# Mature Filter Lock?



## Moki (Oct 19, 2010)

I'm not sure if this is 100% the right place to post but I guess I'll try it. I turned 18 in July, and my mature filter appears to be locked on, despite the fact that I'm 18. I submitted a TT shortly after with no response, so it's been over 2 months I think. 

I think when I was younger (and very dumb, stupid etc) I had my mature filter off and may have gotten it set on by a mod? It's been so long so I don't exactly remember. If that is the case, am I permanently not allowed to see mature art anymore?

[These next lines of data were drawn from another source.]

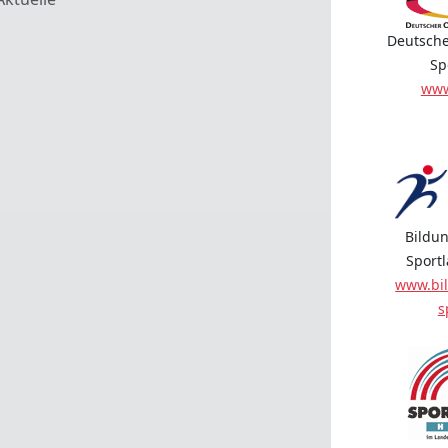
Deutsche
Sp
www
Bildun
Sport
www.bil
s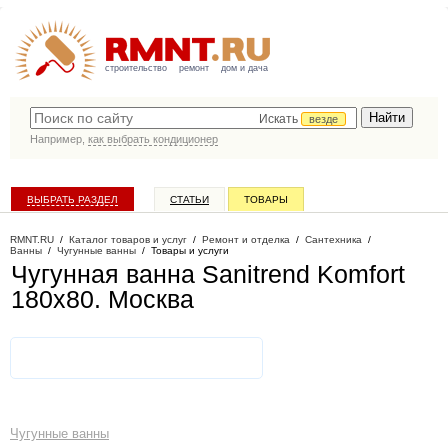
строительство
ремонт
дом и дача
Искать
везде
Например,
как выбрать кондиционер
ВЫБРАТЬ РАЗДЕЛ
СТАТЬИ
ТОВАРЫ
КАТАЛОГ КОМПАНИЙ
RMNT.RU
/
Каталог товаров и услуг
/
Ремонт и отделка
/
Сантехника
/
Ванны
/
Чугунные ванны
/
Товары и услуги
Чугунная ванна Sanitrend Komfort
180х80
. Москва
Чугунные ванны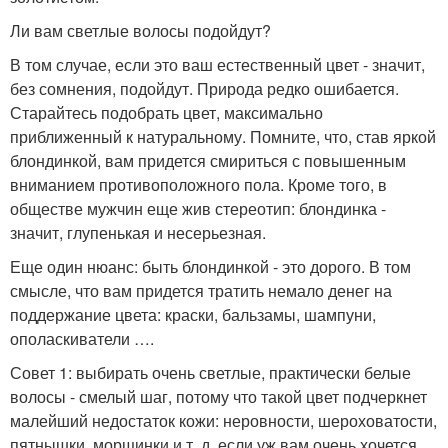
Ли вам светлые волосы подойдут?
В том случае, если это ваш естественный цвет - значит,
без сомнения, подойдут. Природа редко ошибается.
Старайтесь подобрать цвет, максимально
приближенный к натуральному. Помните, что, став яркой
блондинкой, вам придется смириться с повышенным
вниманием противоположного пола. Кроме того, в
обществе мужчин еще жив стереотип: блондинка -
значит, глупенькая и несерьезная.
Еще один нюанс: быть блондинкой - это дорого. В том
смысле, что вам придется тратить немало денег на
поддержание цвета: краски, бальзамы, шампуни,
ополаскиватели ….
Совет 1: выбирать очень светлые, практически белые
волосы - смелый шаг, потому что такой цвет подчеркнет
малейший недостаток кожи: неровности, шероховатости,
пятнышки, морщинки и т. д. если уж вам очень хочется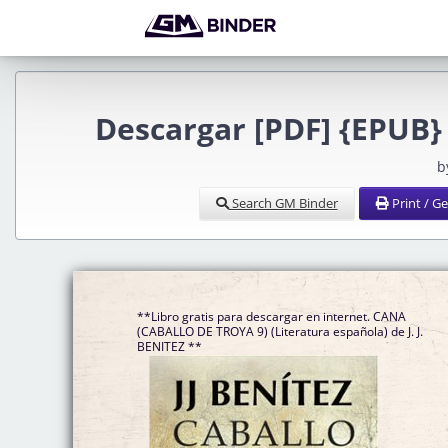
Descargar [PDF] {EPUB
b
Search GM Binder
Print / G
**Libro gratis para descargar en internet. CANA
(CABALLO DE TROYA 9) (Literatura española) de J. J.
BENITEZ **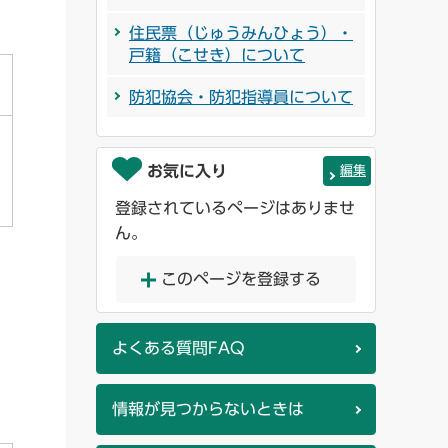
住民票（じゅうみんひょう）・
戸籍（こせき）について
防犯協会・防犯指導員について
お気に入り
編集
登録されているページはありませ
ん。
このページを登録する
よくある質問FAQ
情報が見つからないときは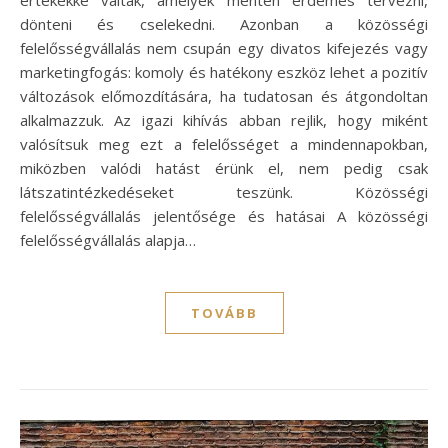
dönteni és cselekedni. Azonban a közösségi
felelősségvállalás nem csupán egy divatos kifejezés vagy
marketingfogás: komoly és hatékony eszköz lehet a pozitív
változások előmozdítására, ha tudatosan és átgondoltan
alkalmazzuk. Az igazi kihívás abban rejlik, hogy miként
valósítsuk meg ezt a felelősséget a mindennapokban,
miközben valódi hatást érünk el, nem pedig csak
látszatintézkedéseket teszünk. Közösségi
felelősségvállalás jelentősége és hatásai A közösségi
felelősségvállalás alapja…
TOVÁBB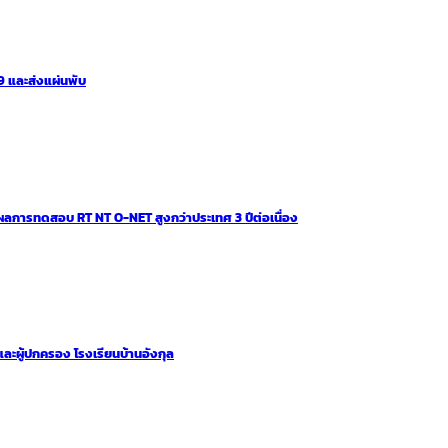
 และส่งแผ่นพับ
ผลการทดสอบ RT NT O-NET สูงกว่าประเทศ 3 ปีต่อเนื่อง
และผู้ปกครอง โรงเรียนบ้านอังกุล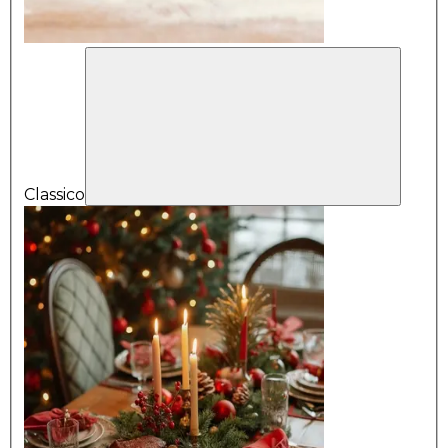
Classico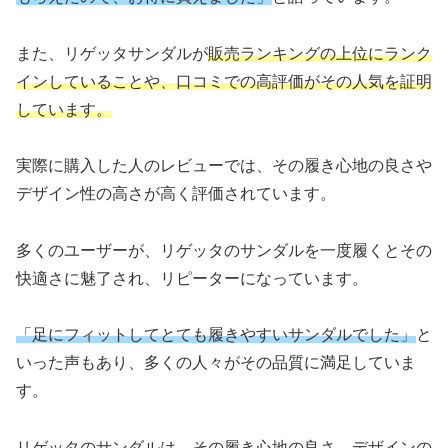
また、リゲッタサンダルが
販売ランキングの上位にランク
インしていることや、口コミでの高評価がその人気を証明
しています。
実際に購入した人のレビューでは、その履き心地の良さや
デザイン性の高さが高く評価されています。
多くのユーザーが、リゲッタのサンダルを一度履くとその
快適さに魅了され、リピーターになっています。
「足にフィットしてとても履きやすいサンダルでした」
と
いった声もあり、多くの人々がその品質に満足していま
す。
リゲッタのサンダルは、
その履き心地の良さ、デザインの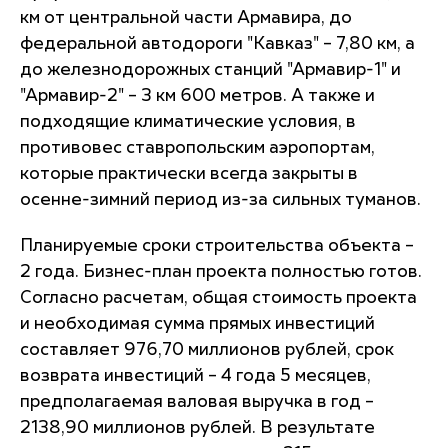
км от центральной части Армавира, до
федеральной автодороги "Кавказ" – 7,80 км, а
до железнодорожных станций "Армавир-1" и
"Армавир-2" – 3 км 600 метров. А также и
подходящие климатические условия, в
противовес ставропольским аэропортам,
которые практически всегда закрыты в
осенне-зимний период из-за сильных туманов.
Планируемые сроки строительства объекта –
2 года. Бизнес-план проекта полностью готов.
Согласно расчетам, общая стоимость проекта
и необходимая сумма прямых инвестиций
составляет 976,70 миллионов рублей, срок
возврата инвестиций – 4 года 5 месяцев,
предполагаемая валовая выручка в год –
2138,90 миллионов рублей. В результате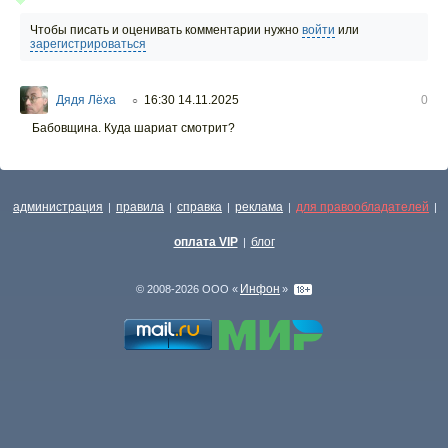
Чтобы писать и оценивать комментарии нужно
войти
или
зарегистрироваться
Дядя Лёха
16:30 14.11.2025
0
○
Бабовщина. Куда шариат смотрит?
администрация
правила
справка
реклама
для правообладателей
|
|
|
|
|
оплата VIP
блог
|
Инфон
© 2008-2026 ООО «
»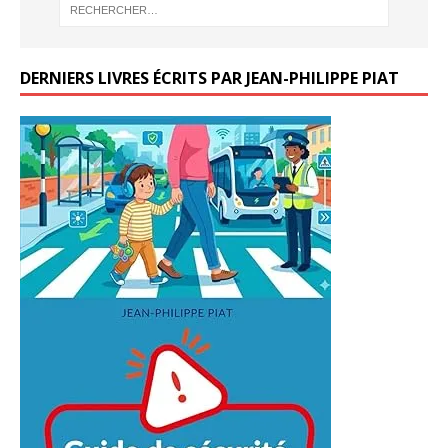
DERNIERS LIVRES ÉCRITS PAR JEAN-PHILIPPE PIAT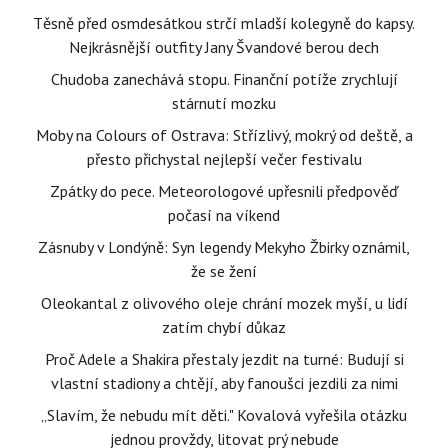
Těsně před osmdesátkou strčí mladší kolegyně do kapsy.
Nejkrásnější outfity Jany Švandové berou dech
Chudoba zanechává stopu. Finanční potíže zrychlují
stárnutí mozku
Moby na Colours of Ostrava: Střízlivý, mokrý od deště, a
přesto přichystal nejlepší večer festivalu
Zpátky do pece. Meteorologové upřesnili předpověď
počasí na víkend
Zásnuby v Londýně: Syn legendy Mekyho Žbirky oznámil,
že se žení
Oleokantal z olivového oleje chrání mozek myší, u lidí
zatím chybí důkaz
Proč Adele a Shakira přestaly jezdit na turné: Budují si
vlastní stadiony a chtějí, aby fanoušci jezdili za nimi
„Slavím, že nebudu mít děti." Kovalová vyřešila otázku
jednou provždy, litovat prý nebude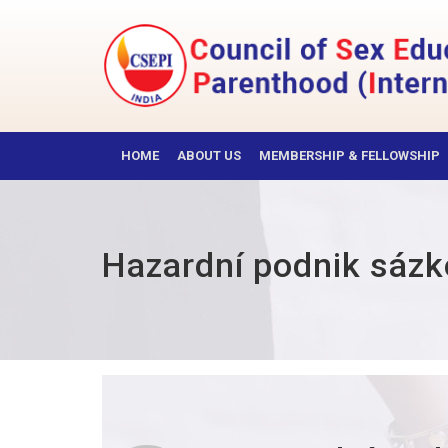
Skip
to
content
CSEPI
HOME
ABOUT US
MEMBERSHIP & FELLOWSHIP
Hazardní podnik sázk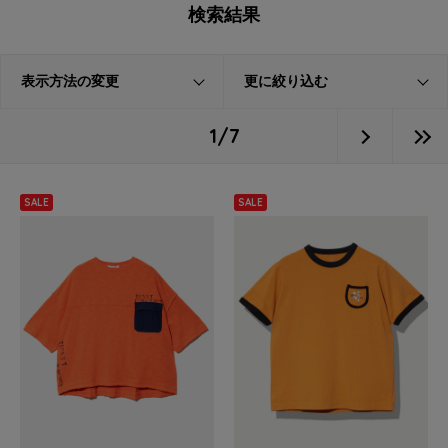
検索結果
表示方法の変更
更に絞り込む
1/7
SALE
SALE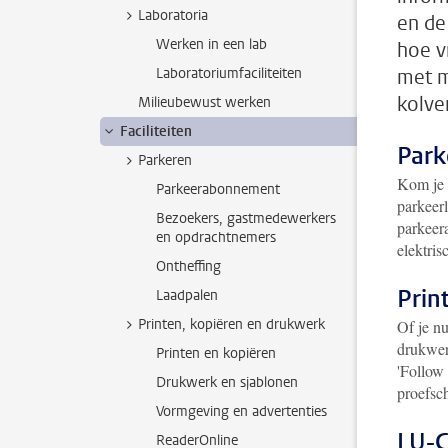
Laboratoria
en de
Werken in een lab
hoe v
Laboratoriumfaciliteiten
met m
kolve
Milieubewust werken
Faciliteiten
Park
Parkeren
Kom je m
Parkeerabonnement
parkeer
Bezoekers, gastmedewerkers
parkeer
en opdrachtnemers
elektris
Ontheffing
Prin
Laadpalen
Printen, kopiëren en drukwerk
Of je n
drukwerk
Printen en kopiëren
'Follow
Drukwerk en sjablonen
proefsch
Vormgeving en advertenties
LU-C
ReaderOnline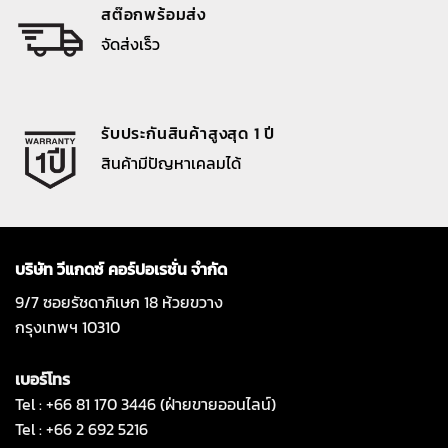
สต๊อกพร้อมส่ง
จัดส่งเร็ว
รับประกันสินค้าสูงสุด 1 ปี
สินค้ามีปัญหาเคลมได้
บริษัท วีแกดซ์ คอร์ปอเรชั่น จำกัด
9/7 ซอยรัชดาภิเษก 18 ห้วยขวาง
กรุงเทพฯ 10310
เบอร์โทร
Tel : +66 81 170 3446 (ฝ่ายขายออนไลน์)
Tel : +66 2 692 5216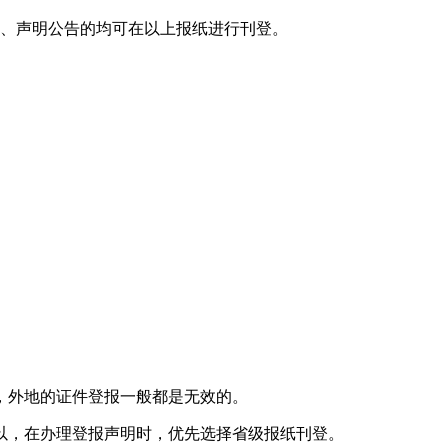
报、声明公告的均可在以上报纸进行刊登。
，外地的证件登报一般都是无效的。
以，在办理登报声明时，优先选择省级报纸刊登。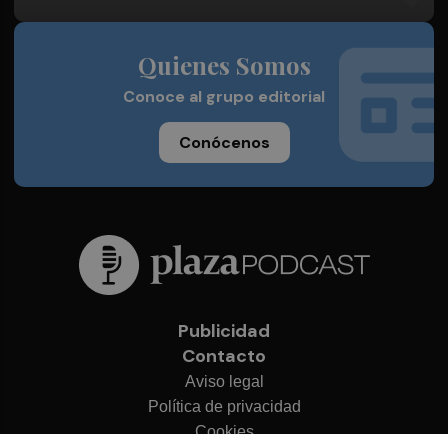
Quienes Somos
Conoce al grupo editorial
Conócenos
Publicidad
Contacto
Aviso legal
Política de privacidad
Cookies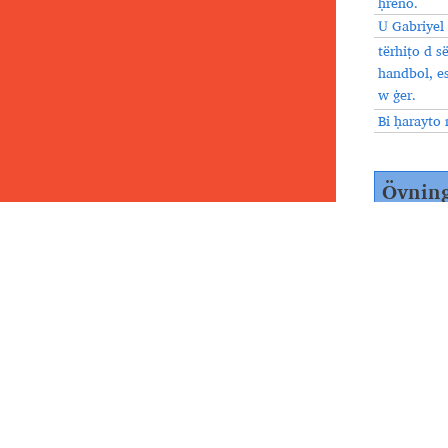
ḥreno.
U Gabriyel 
tërhiṭo d s
handbol, es
w ġer.
Bi ḥarayto
Övning
3.
Hitta s
1.
Mën koba
qraytayḏe?
2.
Mën suko
3.
Mën kom
gušmonoye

Any help is appreciated. c:


----------



## FancySkunk (Oct 19, 2010)

Go to http://www.furaffinity.net/controls/settings/ and make sure your birthdate is set correctly there, and doublecheck the status of the mature filter.


----------



## Moki (Oct 19, 2010)

FancySkunk said:


> Go to http://www.furaffinity.net/controls/settings/ and make sure your birthdate is set correctly there, and doublecheck the status of the mature filter.


 
Just checked, my birthday is correct and the "View Mature Art?" option is set to yes. :c


----------



## Moki (Nov 1, 2010)

I think it's ok to bump so I am :c Just don't know what to do about this problem aaaaah


----------



## Ratte (Nov 1, 2010)

Hey there, here's what you gotta do:

Get your ID ready
Scan it or take a really good picture so the details show up about your age
Email the scanned image/photo image to Carenath, as he would be fine in unlocking your account: carenath@furaffinity.net

Your account should be unlocked shortly.  :3


----------



## Moki (Nov 1, 2010)

Ratte said:


> Hey there, here's what you gotta do:
> 
> Get your ID ready
> Scan it or take a really good picture so the details show up about your age
> ...


 Thank you so much! I'm about to send the email now. c:


----------



## Ratte (Nov 1, 2010)

Moki said:


> Thank you so much! I'm about to send the email now. c:


 
Not a problem.  Carenath is online and he should receive the email and verification soon.

Now that this is handled, this will be locked.


----------